Of course, we’re talking about holiday creep, or the trend of retailers stocking their shelves with Halloween, Thanksgiving, and Christmas merchandise well before the actual holidays. The concept of Christmas in July goes back to the 19th century, but it remains as prevalent as ever in the 21st century. Today, holiday creep is pushing holiday shopping earlier and earlier on the calendar. Critics decry holiday creep and some consumers feel alienated when Halloween costumes, Thanksgiving cornucopias, and Christmas trees arrive in stores before Labor Day. Charlie Brown and SNL joked about it, too.

But holiday creep persists. Why? Once Labor Day passes, many shoppers begin their holiday shopping and forget all about holiday creep.

Who’s buying and when

Who shops during peak holiday creep? Plenty of us, it turns out. Though the belief is holiday shopping starts on Black Friday, the reality is many consumers – 40 percent of those surveyed – begin shopping for Christmas gifts before Halloween, according to the National Retail Federation. It’s a trend that’s lasted a decade. A survey found that 14 percent of consumers begin in September.

Plus, a 2014 Nielsen poll revealed that 27 percent of women and 12 percent of men began holiday shopping for their loved ones in September. In general, parents are more likely to shop early and often, too.

What’s the takeaway? Consumers embrace holiday creep, as evident by the money they spend on gifts and goods before Thanksgiving.

Smart and strategic shoppers

So why do consumers like holiday creep? There are many factors at play.

Perhaps the top consideration is the bottom line. Many consumers start shopping in September or October (and even before Labor Day) to spread their holiday budget out over several months. Plus, stores offering competitive financing or layaway options allow families to shop early and avoid a money crunch in December and January. Though Black Friday might offer the best prices on big-ticket items, consumers can still find deals and sales in the fall months.

But perhaps consumers starting the hunt for the “perfect gift” early is by design – after all, they are looking for gifts for loved ones. Shopping early in the season allows consumers to purchase more customized or personalized gifts, which may require a longer processing time. In other words, ordering a gift that requires engraving in September will almost always be ready in time for Christmas; don’t even think about trying that the third week in December. Gift hunting earlier gives shoppers more time to find a great gift in stock and at a reasonable price.
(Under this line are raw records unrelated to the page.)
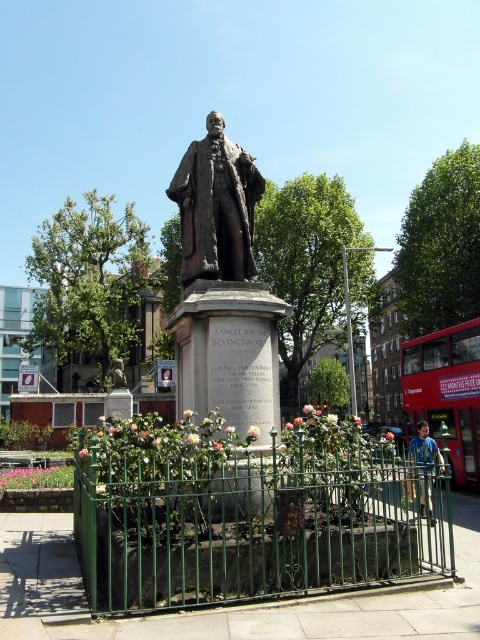 Who is lower down, red rubber double-decker bus at right or blue cotton shirt at lower right?

Positioned lower is blue cotton shirt at lower right.

Which of these two, red rubber double-decker bus at right or blue cotton shirt at lower right, stands shorter?

blue cotton shirt at lower right

Between point (439, 385) and point (428, 442), which one is positioned in front?

Point (428, 442) is more forward.

Where is `red rubber double-decker bus at right`? This screenshot has height=640, width=480. red rubber double-decker bus at right is located at coordinates (445, 394).

Can you confirm if green wrought iron fence at lower center is positioned below bronze statue at center?

Correct, green wrought iron fence at lower center is located below bronze statue at center.

Does green wrought iron fence at lower center appear on the left side of bronze statue at center?

In fact, green wrought iron fence at lower center is to the right of bronze statue at center.

Does point (132, 540) lie in front of point (247, 180)?

Yes, point (132, 540) is in front of point (247, 180).

I want to click on green wrought iron fence at lower center, so click(251, 524).

Is bronze statue at center smaller than red rubber double-decker bus at right?

Indeed, bronze statue at center has a smaller size compared to red rubber double-decker bus at right.

The height and width of the screenshot is (640, 480). What do you see at coordinates (216, 205) in the screenshot?
I see `bronze statue at center` at bounding box center [216, 205].

You are a GUI agent. You are given a task and a screenshot of the screen. Output one action in this format:
    pyautogui.click(x=<x>, y=<y>)
    Task: Click on the bronze statue at center
    
    Given the screenshot: What is the action you would take?
    pyautogui.click(x=216, y=205) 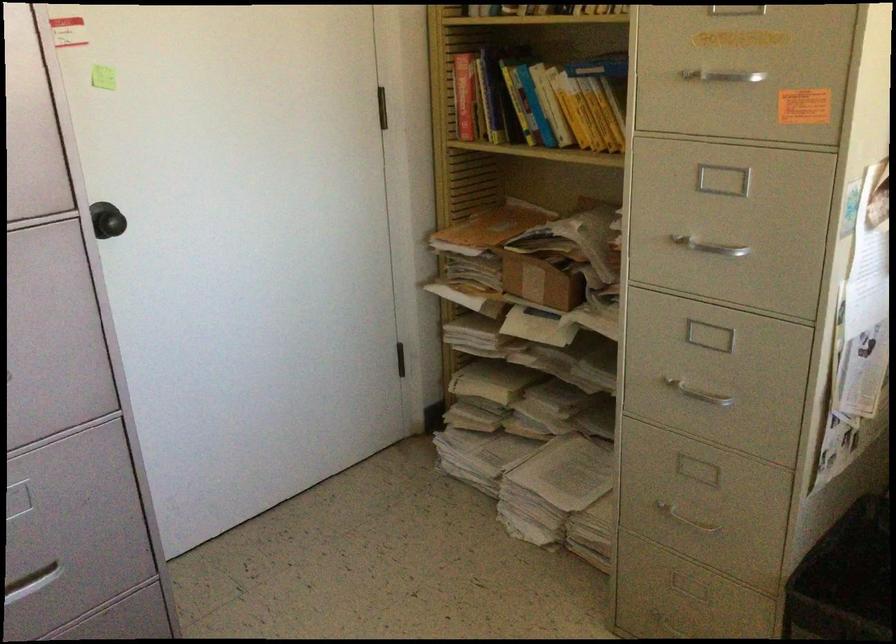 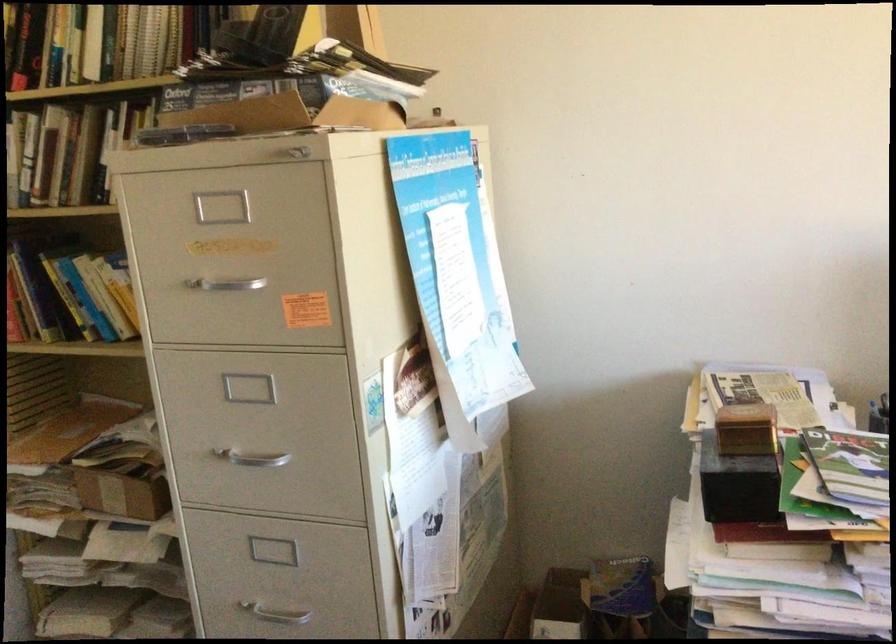 In the second image, find the point that corresponds to pixel 702 247 in the first image.

(251, 458) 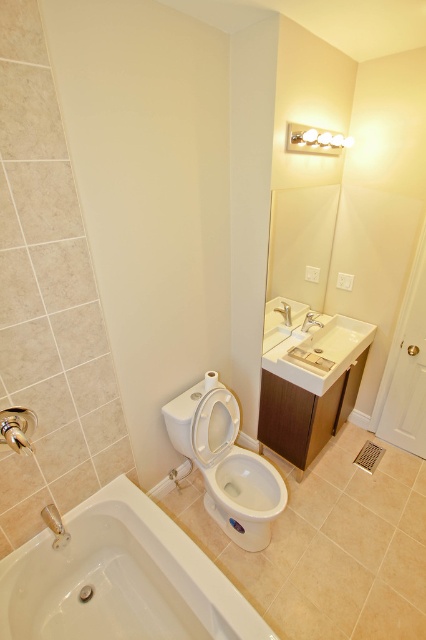 Between point (331, 145) and point (322, 326), which one is positioned behind?

Point (322, 326)

At what (x,y) coordinates should I click in order to perform the action: click on white glossy light fixture at upper center. Please return your answer as a coordinate pair (x, y). This screenshot has width=426, height=640. Looking at the image, I should click on (316, 138).

Locate an element on the screen. This screenshot has width=426, height=640. white glossy light fixture at upper center is located at coordinates (316, 138).

Who is higher up, white glossy bathtub at lower left or white glossy toilet bowl at lower center?

white glossy toilet bowl at lower center

How much distance is there between white glossy bathtub at lower left and white glossy toilet bowl at lower center?

They are 18.78 inches apart.

Describe the element at coordinates (120, 579) in the screenshot. I see `white glossy bathtub at lower left` at that location.

Locate an element on the screen. The width and height of the screenshot is (426, 640). white glossy bathtub at lower left is located at coordinates tap(120, 579).

Between white glossy bathtub at lower left and white glossy toilet bowl at center, which one has less height?

white glossy toilet bowl at center is shorter.

Does white glossy bathtub at lower left have a greater height compared to white glossy toilet bowl at center?

Indeed, white glossy bathtub at lower left has a greater height compared to white glossy toilet bowl at center.

Is point (114, 493) positioned after point (253, 532)?

No, it is not.

Locate an element on the screen. The width and height of the screenshot is (426, 640). white glossy bathtub at lower left is located at coordinates (120, 579). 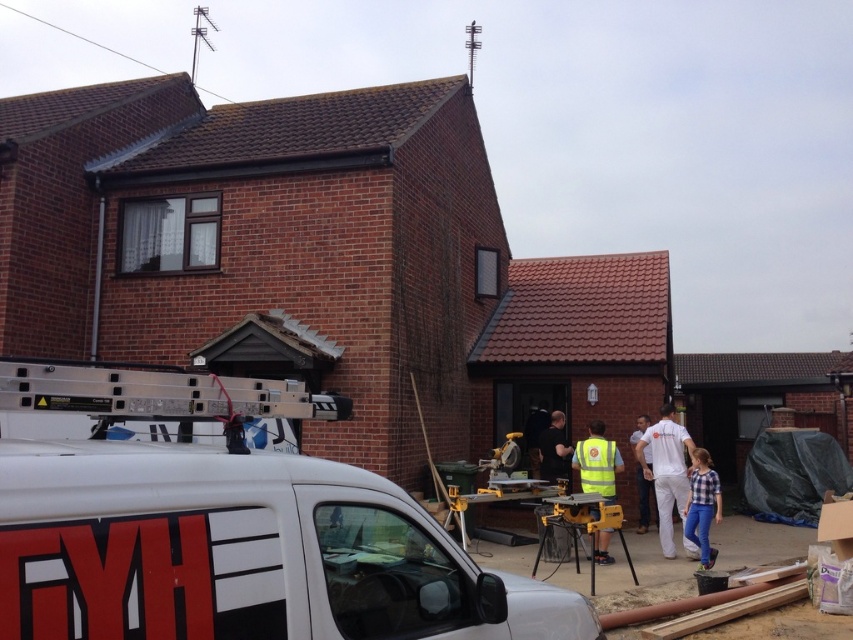 Question: Considering the real-world distances, which object is farthest from the white cotton shirt at center?

Choices:
 (A) reflective yellow vest at center
 (B) yellow reflective vest at center
 (C) white matte van at center

Answer: (C)

Question: Does white matte van at center have a smaller size compared to yellow reflective vest at center?

Choices:
 (A) no
 (B) yes

Answer: (A)

Question: Among these points, which one is nearest to the camera?

Choices:
 (A) (651, 484)
 (B) (670, 536)
 (C) (692, 476)
 (D) (607, 529)

Answer: (D)

Question: Does white matte van at center have a larger size compared to plaid shirt at lower right?

Choices:
 (A) yes
 (B) no

Answer: (A)

Question: Which object is farther from the camera taking this photo?

Choices:
 (A) plaid shirt at lower right
 (B) reflective yellow vest at center

Answer: (B)

Question: Does white matte van at center have a smaller size compared to reflective yellow vest at center?

Choices:
 (A) yes
 (B) no

Answer: (B) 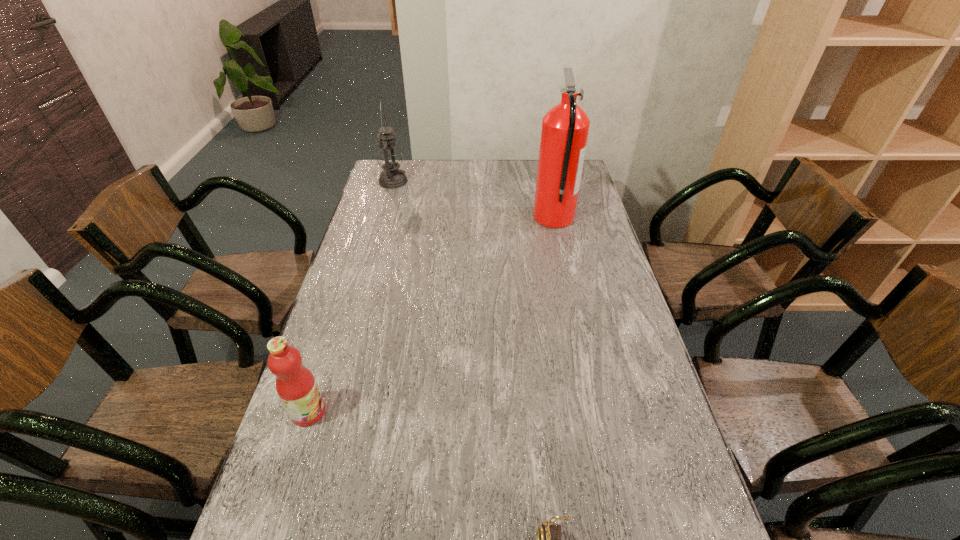 This screenshot has height=540, width=960. In order to click on free space located on the front label of the fruit juice in this screenshot , I will do `click(374, 412)`.

Identify the location of object at the far edge. The height and width of the screenshot is (540, 960). (389, 157).

Identify the location of oil lamp located in the left edge section of the desktop. click(389, 157).

Find the location of a particular element. This screenshot has width=960, height=540. fruit juice situated at the left edge is located at coordinates (296, 386).

Identify the location of object situated at the right edge. Image resolution: width=960 pixels, height=540 pixels. (565, 127).

This screenshot has height=540, width=960. Find the location of `object that is positioned at the far left corner`. object that is positioned at the far left corner is located at coordinates (389, 157).

Where is `vacant region at the left edge of the desktop`? vacant region at the left edge of the desktop is located at coordinates (371, 284).

Identify the location of vacant space at the right edge. (605, 268).

I want to click on empty space between the oil lamp and the third nearest object, so click(x=473, y=200).

In order to click on vacant area that lies between the second tallest object and the second nearest object in this screenshot , I will do `click(350, 297)`. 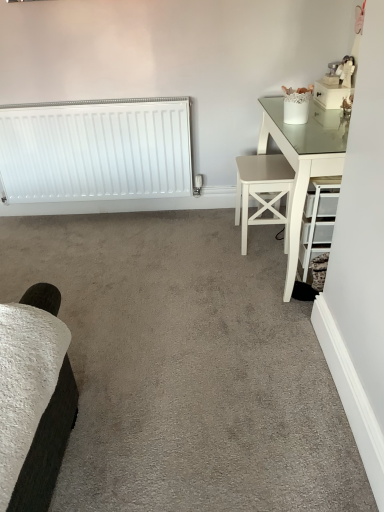 Question: From the image's perspective, is white wood stool at right positioned above or below white matte radiator at left?

Choices:
 (A) below
 (B) above

Answer: (A)

Question: Is white wood stool at right wider or thinner than white matte radiator at left?

Choices:
 (A) thin
 (B) wide

Answer: (B)

Question: Is point (274, 202) closer or farther from the camera than point (67, 142)?

Choices:
 (A) closer
 (B) farther

Answer: (A)

Question: Choose the correct answer: Is white matte radiator at left inside white wood stool at right or outside it?

Choices:
 (A) inside
 (B) outside

Answer: (B)

Question: Considering the relative positions of white matte radiator at left and white wood stool at right in the image provided, is white matte radiator at left to the left or to the right of white wood stool at right?

Choices:
 (A) left
 (B) right

Answer: (A)

Question: In terms of size, does white matte radiator at left appear bigger or smaller than white wood stool at right?

Choices:
 (A) small
 (B) big

Answer: (B)

Question: From a real-world perspective, is white matte radiator at left above or below white wood stool at right?

Choices:
 (A) below
 (B) above

Answer: (B) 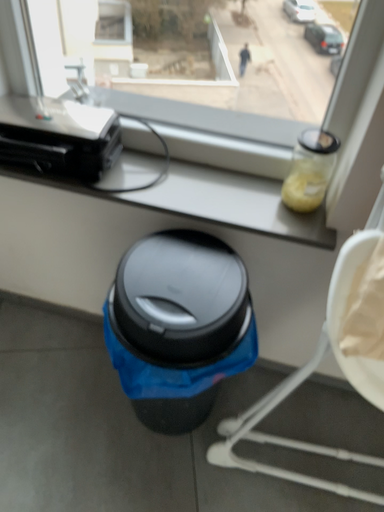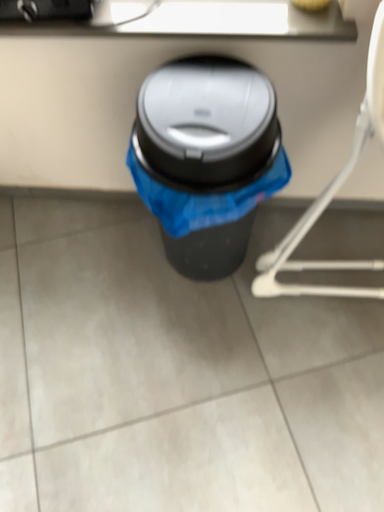 Question: How did the camera likely rotate when shooting the video?

Choices:
 (A) rotated upward
 (B) rotated downward

Answer: (B) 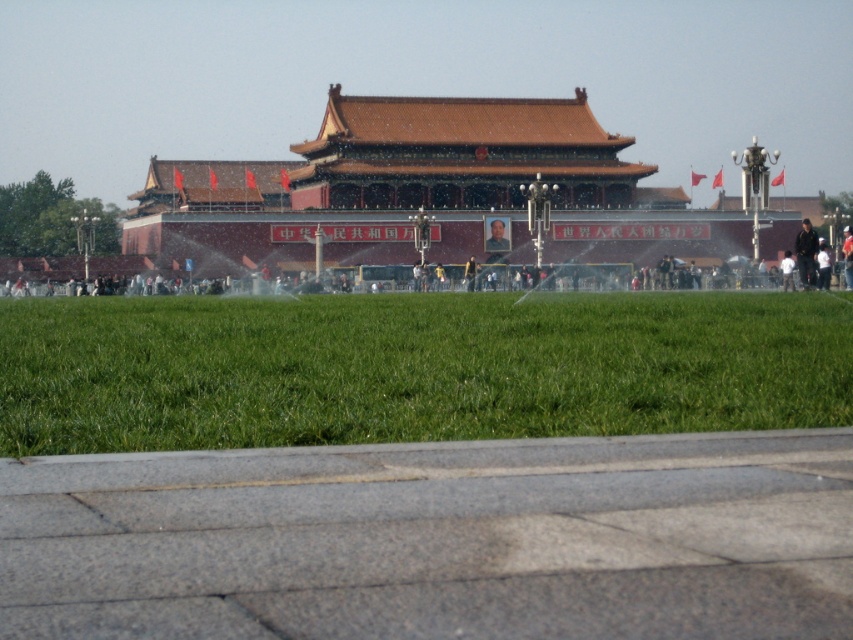 Which is in front, point (512, 115) or point (845, 264)?

Point (845, 264) is more forward.

Does brown wooden palace at center have a larger size compared to light brown leather jacket at right?

Yes.

Is point (235, 234) behind point (845, 243)?

Yes.

Image resolution: width=853 pixels, height=640 pixels. In order to click on brown wooden palace at center in this screenshot , I will do `click(426, 193)`.

Can you confirm if brown wooden palace at center is bigger than dark gray fabric jacket at right?

Correct, brown wooden palace at center is larger in size than dark gray fabric jacket at right.

Between brown wooden palace at center and dark gray fabric jacket at right, which one appears on the right side from the viewer's perspective?

Positioned to the right is brown wooden palace at center.

Find the location of a particular element. The height and width of the screenshot is (640, 853). brown wooden palace at center is located at coordinates (426, 193).

Does green grass at center have a greater height compared to brown wooden palace at center?

No.

I want to click on green grass at center, so click(x=413, y=368).

Image resolution: width=853 pixels, height=640 pixels. I want to click on green grass at center, so click(413, 368).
Of course, once one retailer begins the holiday creep, others follow. One by one, retailers respond to shoppers willing to spend money, so they’re stocking shelves with holiday items sooner rather than risking falling behind.

And there’s one more benefit to holiday creep shopping: fewer crowds and shorter lines.

So don’t read too much into the headlines shouting of shopper disgust or fatigue: shoppers actually aren’t fazed by holiday creep and many choose to embrace it. Though there are many reasons why – fewer crowds, less stress over delivery times, or a purely financial decision – it’s clear that many are willing to shop before the holiday season officially begins.